Too much of a Birden!
Bowdleflode News No. 29 – October 2020
Swearing parrots separated!
Five foul-mouthed African grey parrots have been separated at a Lincolnshire zoo after learning to swear. The parrots – named Billy, Elsie, Eric, Jade and Tyson are believed to be a bad influence on each other.
They joined the park’s colony of 200 other grey parrots in the summer, but soon after, they started encouraging each other. Steve Nichols, CEO of the wildlife park, comments “We are quite used to parrots swearing, but we’ve never had five at the same time. Most parrots clam up outside, but for some reason these five relish it”.

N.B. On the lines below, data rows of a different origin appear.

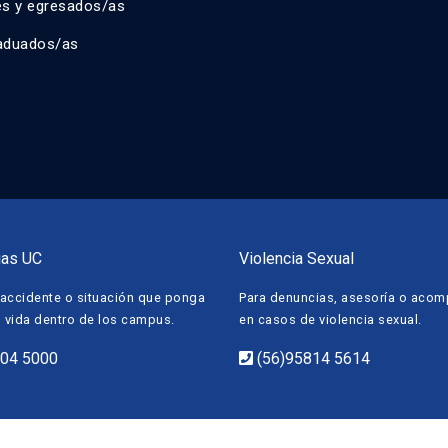
es y egresados/as
aduados/as
ias UC
Violencia Sexual
accidente o situación que ponga
Para denuncias, asesoría o aco
u vida dentro de los campus.
en casos de violencia sexual.
504 5000
(56)95814 5614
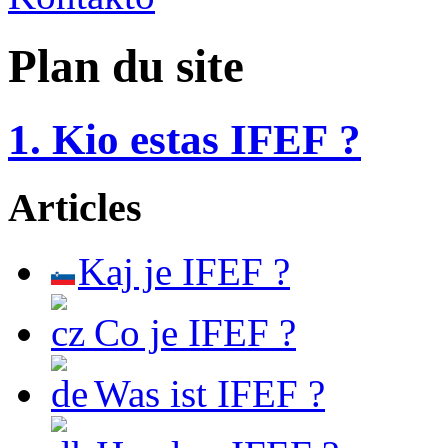
Plan du site
1. Kio estas IFEF ?
Articles
Kaj je IFEF ?
Co je IFEF ?
Was ist IFEF ?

The parrots have since been split up and distributed to different areas of the park so they don’t “set each other off”. There were no complaints, but they were separated for the sake of young visitors and in the hopes they would pick up natural calls from the other African greys. Visitors have thought it highly amusing and it brings a smile to a really hard year.
The park is also home to Chico the parrot, who made recent headlines after learning to sing a range of pop songs, including Beyonce’s If I Were a Boy.
A plea from Sir David Attenborough
World leaders have been warned by Sir David Attenborough at a virtual UN event held in September. As 65 heads of state and government, including the UK’s, signed a global pledge to reverse losses in the natural world by 2030, Sir David addressed the leaders and stated they had a chance to make a difference. A recent BBC documentary, presented by Sir David, issued a stark warning about the extinction crisis and its effects.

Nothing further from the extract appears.